Minimum Spanning Trees

A minimum spanning tree is the same as any other fully connected graph, except that each of the edges (not pathes) is minimal. Note that this does not mean all the paths are minimal. The minumum spaning tree is the (minimal) set of edges required to join the graph. A further constraint is that the minimum spanning tree contains no cycles. This is because a cycle means there's an extra edge somewhere that isn't required.

Take for example this graph. Its got 7 nodes, most of which with 3 or 4 edges connecting them to other nodes. Clearly, this is not a minimum spanning tree. However, if we remove all the edges labeld with red, we will have a min spanning tree.
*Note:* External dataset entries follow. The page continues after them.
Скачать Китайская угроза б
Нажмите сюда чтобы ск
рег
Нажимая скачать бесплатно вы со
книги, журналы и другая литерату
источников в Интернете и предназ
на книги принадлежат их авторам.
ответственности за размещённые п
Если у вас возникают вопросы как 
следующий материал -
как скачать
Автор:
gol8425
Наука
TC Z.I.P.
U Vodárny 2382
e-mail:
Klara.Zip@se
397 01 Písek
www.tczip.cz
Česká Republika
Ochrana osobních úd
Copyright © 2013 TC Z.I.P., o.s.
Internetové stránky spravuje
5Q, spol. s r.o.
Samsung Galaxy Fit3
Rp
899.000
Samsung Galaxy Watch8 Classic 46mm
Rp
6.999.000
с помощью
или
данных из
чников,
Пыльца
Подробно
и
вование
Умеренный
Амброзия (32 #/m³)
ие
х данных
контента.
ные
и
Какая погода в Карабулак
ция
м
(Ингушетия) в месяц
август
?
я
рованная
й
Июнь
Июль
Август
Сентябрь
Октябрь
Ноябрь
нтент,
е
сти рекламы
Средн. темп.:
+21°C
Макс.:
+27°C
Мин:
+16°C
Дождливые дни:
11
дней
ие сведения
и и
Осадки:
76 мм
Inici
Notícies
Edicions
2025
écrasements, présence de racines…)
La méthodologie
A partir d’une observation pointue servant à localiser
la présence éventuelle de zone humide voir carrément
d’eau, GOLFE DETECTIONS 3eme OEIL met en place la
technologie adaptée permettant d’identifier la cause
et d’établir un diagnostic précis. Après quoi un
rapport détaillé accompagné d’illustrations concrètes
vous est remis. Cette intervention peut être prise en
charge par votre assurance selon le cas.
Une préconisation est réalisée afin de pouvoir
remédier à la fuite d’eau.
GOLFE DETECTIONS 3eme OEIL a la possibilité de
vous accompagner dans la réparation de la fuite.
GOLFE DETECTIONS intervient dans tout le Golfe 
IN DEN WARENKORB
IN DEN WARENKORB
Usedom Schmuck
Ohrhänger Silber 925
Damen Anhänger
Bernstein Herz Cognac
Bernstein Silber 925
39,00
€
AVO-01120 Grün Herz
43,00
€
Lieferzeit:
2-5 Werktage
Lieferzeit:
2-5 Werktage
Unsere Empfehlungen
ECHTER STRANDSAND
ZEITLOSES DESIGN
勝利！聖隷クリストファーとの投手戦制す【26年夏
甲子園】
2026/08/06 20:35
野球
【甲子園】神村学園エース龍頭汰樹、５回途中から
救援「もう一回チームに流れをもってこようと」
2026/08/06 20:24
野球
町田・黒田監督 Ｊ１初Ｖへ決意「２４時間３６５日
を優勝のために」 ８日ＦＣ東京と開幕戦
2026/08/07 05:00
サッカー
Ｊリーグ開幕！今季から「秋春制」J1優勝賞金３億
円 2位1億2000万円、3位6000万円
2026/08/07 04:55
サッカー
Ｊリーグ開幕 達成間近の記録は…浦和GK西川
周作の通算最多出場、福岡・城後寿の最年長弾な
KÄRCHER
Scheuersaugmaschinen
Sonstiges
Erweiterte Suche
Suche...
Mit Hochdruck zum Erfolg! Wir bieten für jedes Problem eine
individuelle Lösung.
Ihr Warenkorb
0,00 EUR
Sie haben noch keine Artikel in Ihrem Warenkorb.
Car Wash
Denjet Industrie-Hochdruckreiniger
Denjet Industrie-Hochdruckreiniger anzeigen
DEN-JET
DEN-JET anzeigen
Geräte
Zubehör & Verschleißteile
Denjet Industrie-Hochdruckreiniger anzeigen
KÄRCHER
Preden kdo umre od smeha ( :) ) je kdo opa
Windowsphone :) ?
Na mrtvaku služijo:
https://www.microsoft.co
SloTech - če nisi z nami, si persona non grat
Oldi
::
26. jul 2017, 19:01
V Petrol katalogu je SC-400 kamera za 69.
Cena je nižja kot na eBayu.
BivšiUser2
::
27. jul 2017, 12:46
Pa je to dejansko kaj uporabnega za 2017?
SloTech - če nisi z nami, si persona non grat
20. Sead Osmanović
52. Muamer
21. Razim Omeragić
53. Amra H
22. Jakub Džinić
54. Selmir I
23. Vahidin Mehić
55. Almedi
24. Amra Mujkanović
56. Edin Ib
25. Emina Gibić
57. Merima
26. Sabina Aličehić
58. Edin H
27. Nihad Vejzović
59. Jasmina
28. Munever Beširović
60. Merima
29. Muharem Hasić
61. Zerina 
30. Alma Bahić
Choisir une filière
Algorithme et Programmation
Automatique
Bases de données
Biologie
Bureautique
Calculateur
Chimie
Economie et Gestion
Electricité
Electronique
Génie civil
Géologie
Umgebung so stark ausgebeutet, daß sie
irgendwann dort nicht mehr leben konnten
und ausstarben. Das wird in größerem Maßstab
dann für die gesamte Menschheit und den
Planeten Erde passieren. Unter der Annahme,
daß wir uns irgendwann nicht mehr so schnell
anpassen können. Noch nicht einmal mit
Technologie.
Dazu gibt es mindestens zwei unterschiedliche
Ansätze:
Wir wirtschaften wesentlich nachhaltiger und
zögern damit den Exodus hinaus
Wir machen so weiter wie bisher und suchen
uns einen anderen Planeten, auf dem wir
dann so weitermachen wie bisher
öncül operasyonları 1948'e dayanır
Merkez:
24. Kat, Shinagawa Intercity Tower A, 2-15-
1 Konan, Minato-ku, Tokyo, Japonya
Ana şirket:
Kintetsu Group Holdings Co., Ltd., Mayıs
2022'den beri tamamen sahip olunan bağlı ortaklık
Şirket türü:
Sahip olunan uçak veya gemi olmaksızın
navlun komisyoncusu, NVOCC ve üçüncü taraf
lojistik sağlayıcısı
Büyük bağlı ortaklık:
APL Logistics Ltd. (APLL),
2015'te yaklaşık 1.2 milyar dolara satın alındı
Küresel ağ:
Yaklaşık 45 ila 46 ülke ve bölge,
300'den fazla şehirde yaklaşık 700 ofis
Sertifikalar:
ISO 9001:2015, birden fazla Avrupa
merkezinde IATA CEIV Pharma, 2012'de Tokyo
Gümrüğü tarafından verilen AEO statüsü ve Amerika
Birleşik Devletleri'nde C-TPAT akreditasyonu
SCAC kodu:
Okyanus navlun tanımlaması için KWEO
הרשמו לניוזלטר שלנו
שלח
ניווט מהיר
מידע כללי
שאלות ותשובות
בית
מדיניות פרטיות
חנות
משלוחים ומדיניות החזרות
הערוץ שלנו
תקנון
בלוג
Take, for example, this simple graph. First, note that the shortest path from any one node to any other node is 1. For a minimum spanning tree, we aren't interrested in shortest pathes. Our concern is having each node connected to the minumum spanning tree with the cheapest edge possible.
This is one possiblity of a minimum spanning tree.
There are two other correct solutions.
One with edges { (A,B), (A,C) } and { (A,C), (B,C) }
The solution set is dependent on how a minimum path is chosen.

Algorithms

We'll cover two different algorithms. Kruskal, and Prim's. Kruskal's algorithm is easiest to hand trace, but more difficult to code. Prim's is the opposite. Pseudo-code is in your text book. See pages 357-361 (or there abouts, I don't have a book with me right now).

Kruskal's Algorithm

Kruskal's algorithm searches throught the edges, picks the smallest one, and adds it to the tree, provided that edge doesn't create a cycle. Recall that a cycle is the condition where you can follow a series of edges and arrive back where you started without backtracking. Pseudo-code for Kruskal's Algorithm follows:
T = {}	// T is the set of pairs (edges) that make up the min span tree

while ( T has < n-1 edges and E not empty ) {

  pick (u,v) from E such that its weight is minimal

  delete (u,v) from E

  if adding (u,v) doesn't create a cycle, add it to T

}

Remarks

On completion, T will contain a list of pairs. E is a list of pairs, sorted in ascending order according to weights. For the graph above, we have the following list for E:
Weight (edge)
1  ( 1, 7 )
1  ( 2, 4 )
2  ( 0, 2 )
2  ( 4, 5 )
3  ( 0, 3 )
3  ( 2, 5 )
4  ( 1, 2 )
4  ( 4, 6 )
5  ( 0, 1 )
5  ( 5, 7 )
7  ( 0, 4 )
10 ( 3, 4 )
21 ( 3, 6 )
Trace through Kruskal's algorithm:
  • Initially, T is empty, so the first edge (1,7) is added.
  • The next edge, (2,4) is also added, since its addition to T does not create a cycle. At this point the spannning tree contains two, unconnected edges.
  • The process continues, adding the edges (0,2), (4,5), (0,3)
  • The addition of next edge, (2,5) will create a cycle (T already contains (2,4) and (4,5), so adding (2,5) is unnecessary).
  • The algorithm terminates when we've emptied out the list E. The list T will contain { (1,7), (2,4), (0,2), (4,5), (0,3), (1,2), (4,6) }, which are exactly the edges that make up the minimum spanning tree. Each edge is the cheapest one that connects that node to the rest of the tree.

  • Prim's Algorithm

    Prim's algorithm takes a different approach. It maintains two lists, TV which is the nodes already in the tree, and T, the list of edges that makes up the spanning tree. In determining cantidate edges for the tree, we look for a node that's in TV, and on that isn't, such that its path is minimum.
    TV = { 0 }
    
    T = { }
    
    while( T has < n-1 edges ) {
    
      find (u,v) with least cost, such that
    	u is in TV and v isn't in TV
    
      if no such edge exists, break
    
      add v to TV
    
      add (u,v) to T
    }
    
    On termiantion, if the graph is connected, TV will contain all the nodes in the graph, and T will contain the set edges comprising the minimum spanning tree.
    Tracing through the algorithm, we get the following:
    TVT
    { 0 } { }
    { 0, 2 } { (0,2) }
    { 0, 2, 4 } { (0,2), (2,4) }
    { 0, 2, 4, 5 } { (0,2), (2,4), (4,5) }
    { 0, 2, 4, 5, 3 } { (0,2), (2,4), (4,5), (0,3) }
    { 0, 2, 4, 5, 3, 1 } { (0,2), (2,4), (4,5), (0,3), (2,1) }
    { 0, 2, 4, 5, 3, 1, 7 } { (0,2), (2,4), (4,5), (0,3), (2,1), (1,7) }
    { 0, 2, 4, 5, 3, 1, 7, 6 } { (0,2), (2,4), (4,5), (0,3), (2,1), (1,7), (4,6) }
    On the last step, it is impossible to find a pair (u,v) where u is in TV, and v isn't, because we have all the nodes already in TV.